• Activity: The listing below holds pictures; exclude them. Return exactly the lines from the one with "クルマの研究開発を物流面で支える。" through the one with "NUBE DE ETIQUETAS".

• Data supplied:
--------------------------------
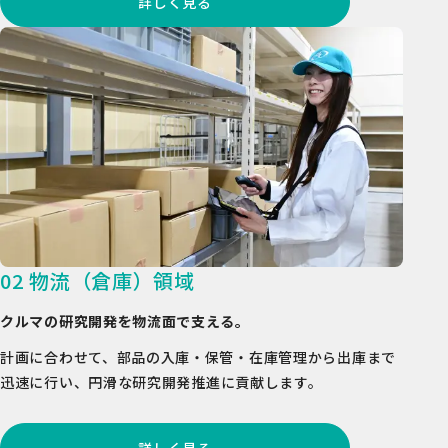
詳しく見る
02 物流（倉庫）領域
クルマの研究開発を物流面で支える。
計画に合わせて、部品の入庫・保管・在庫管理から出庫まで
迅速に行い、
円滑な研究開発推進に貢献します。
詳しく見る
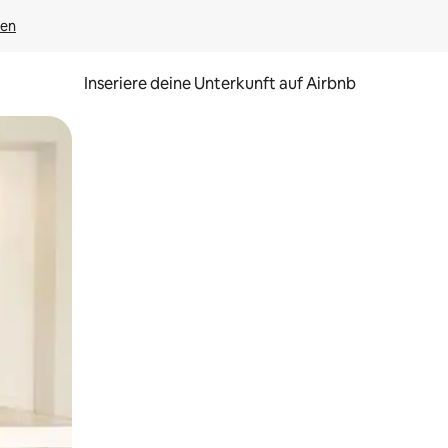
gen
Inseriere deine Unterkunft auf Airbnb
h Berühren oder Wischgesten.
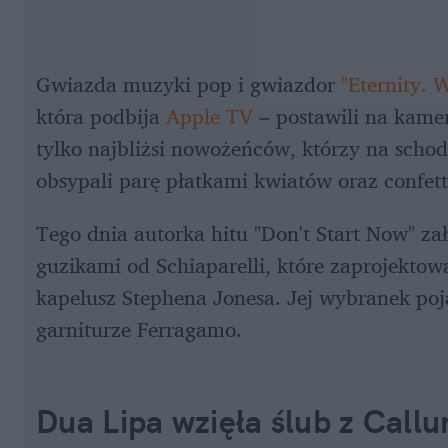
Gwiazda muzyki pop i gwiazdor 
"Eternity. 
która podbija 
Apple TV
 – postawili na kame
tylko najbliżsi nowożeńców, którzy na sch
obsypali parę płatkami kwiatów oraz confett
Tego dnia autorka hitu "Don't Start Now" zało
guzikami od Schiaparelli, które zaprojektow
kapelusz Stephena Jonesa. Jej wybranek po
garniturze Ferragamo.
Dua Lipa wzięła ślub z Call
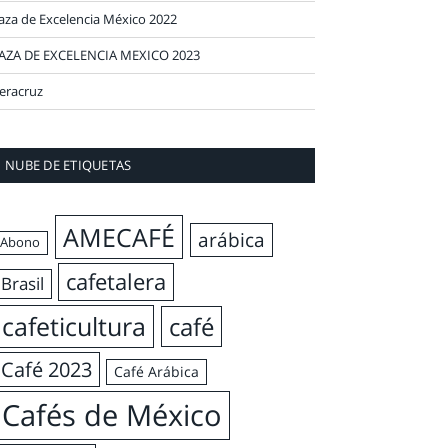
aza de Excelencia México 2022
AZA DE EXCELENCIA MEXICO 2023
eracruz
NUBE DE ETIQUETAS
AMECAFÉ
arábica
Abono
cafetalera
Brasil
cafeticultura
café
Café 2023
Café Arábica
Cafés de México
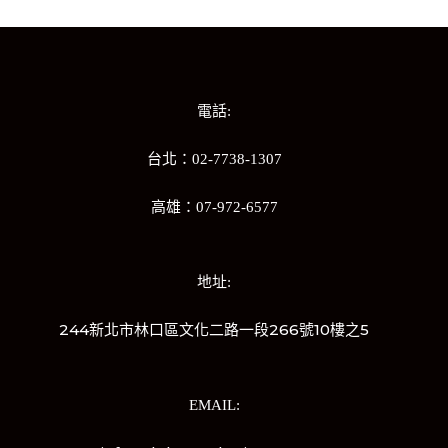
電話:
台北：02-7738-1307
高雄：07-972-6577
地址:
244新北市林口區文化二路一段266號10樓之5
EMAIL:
--------------------------------
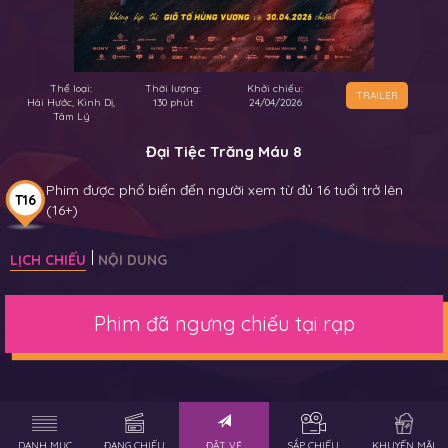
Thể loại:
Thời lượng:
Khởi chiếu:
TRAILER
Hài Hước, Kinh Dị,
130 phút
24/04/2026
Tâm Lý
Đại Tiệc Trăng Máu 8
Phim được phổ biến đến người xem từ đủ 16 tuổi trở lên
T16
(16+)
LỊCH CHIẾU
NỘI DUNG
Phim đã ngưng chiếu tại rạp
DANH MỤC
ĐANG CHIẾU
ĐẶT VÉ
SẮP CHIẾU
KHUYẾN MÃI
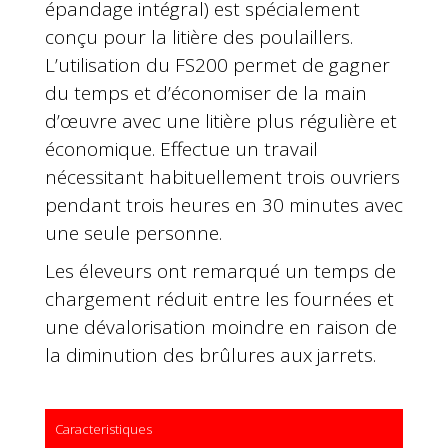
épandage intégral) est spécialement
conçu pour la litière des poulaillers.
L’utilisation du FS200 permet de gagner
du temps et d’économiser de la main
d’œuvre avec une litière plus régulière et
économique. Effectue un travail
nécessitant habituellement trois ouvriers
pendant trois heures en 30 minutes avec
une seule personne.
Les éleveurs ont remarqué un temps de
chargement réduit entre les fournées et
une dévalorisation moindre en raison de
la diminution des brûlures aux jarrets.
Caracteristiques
--------------------------------
• Exercise result:
クルマの研究開発を物流面で支える。
計画に合わせて、部品の入庫・保管・在庫管理から出庫まで
迅速に行い、
円滑な研究開発推進に貢献します。
詳しく見る
gen
Inseriere deine Unterkunft auf Airbnb
h Berühren oder Wischgesten.
Gwiazda muzyki pop i gwiazdor 
"Eternity. 
która podbija 
Apple TV
 – postawili na kame
tylko najbliżsi nowożeńców, którzy na sch
obsypali parę płatkami kwiatów oraz confett
Tego dnia autorka hitu "Don't Start Now" zało
guzikami od Schiaparelli, które zaprojektow
kapelusz Stephena Jonesa. Jej wybranek po
garniturze Ferragamo.
Dua Lipa wzięła ślub z Call
aza de Excelencia México 2022
AZA DE EXCELENCIA MEXICO 2023
eracruz
NUBE DE ETIQUETAS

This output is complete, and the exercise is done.